Argumentieren statt prozessieren
Soweit noch einzelne Hausbesitzer ihren Mietern die Biotonne verwehren – auch hier sind es nach Angaben von BSR-Sprecherin Thümler oft ästhetische, manchmal aber auch Platzgründe –, gibt die Abfallverwertungspflicht dem umweltbewussten Mieter ein überzeugendes Argument an die Hand. Denn die Maßgabe ist auch mit dem Recht verbunden, das Sammelgut umstandslos an die BSR abgeben zu können. Bevor Mieter jedoch bei Ihrem Vermieter die fehlende Bioabfalltonne als Mangel der Mietsache anprangern und mit juristischen Schritten den Abfallbehälter einfordern, so Stefan Schetschorke, Abteilungsleiter Recht beim Berliner Mieterverein: „Suchen Sie als Mieter das Gespräch – der Vermieter wird Ihnen allenfalls aus Unkenntnis der Bestimmungen die Biotonne vorenthalten.“
Udo Hildenstab
Eine für alle
Die BSR hat zum 1. Januar 2015 eine allgemeine Grundgebühr für die Müllabfuhr eingeführt. Man hat sie mit der Bezeichnung „Ökotarif“ versehen, was insofern etwas in die Irre führt, als der Verbraucher mit dem Begriff in der Regel eine Wahlmöglichkeit verbindet. Die gibt es allerdings nicht. Jeder Haushalt zahlt nunmehr pro Jahr eine Basisabgabe von 24,60 Euro. Hinzu kommen auch weiter die Abfuhrkosten, die von der Größe der Sammelbehälter abhängen. Diese wurden jedoch reduziert. Für die grauen Hausmülltonnen und -container sinken die Gebühren um 16,9 bis 19,9 Prozent.

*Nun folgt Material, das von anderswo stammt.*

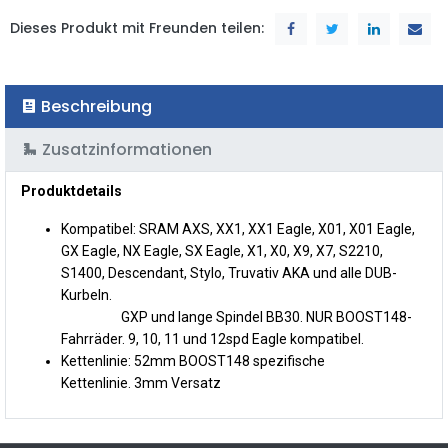
Dieses Produkt mit Freunden teilen:
Beschreibung
Zusatzinformationen
Produktdetails
Kompatibel: SRAM AXS, XX1, XX1 Eagle, X01, X01 Eagle,
GX Eagle, NX Eagle, SX Eagle, X1, X0, X9, X7, S2210,
S1400, Descendant, Stylo, Truvativ AKA und alle DUB-
Kurbeln.
GXP und lange Spindel BB30.
NUR BOOST148-
Fahrräder.
9, 10, 11 und 12spd Eagle kompatibel.
Kettenlinie:
52mm BOOST148 spezifische
Kettenlinie. 3mm Versatz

Die Leerung der Bio-Tonne ist um 20 Prozent preiswerter geworden. Je nach Tonnengröße liegen die Abfuhrgebühren für Bio-Abfall zwischen der Hälfte und einem Drittel der Kosten, die für die grauen Restmülltonnen zu zahlen sind. Die Wertstofftonne („gelb/orange“) bleibt weiter kostenlos. Die Einführung der Grundgebühr trifft nicht alle Verbraucher gleich: Kleine Wohneinheiten mit geringem Müllaufkommen werden mehr zur Kasse gebeten, in Großsiedlungen ist bei konsequenter Mülltrennung auch ein Kostenrückgang möglich. Mehr als 1,52 Euro pro Monat und Haushalt soll im ungünstigsten Fall die Erhöhung aber nicht ausmachen, so die BSR.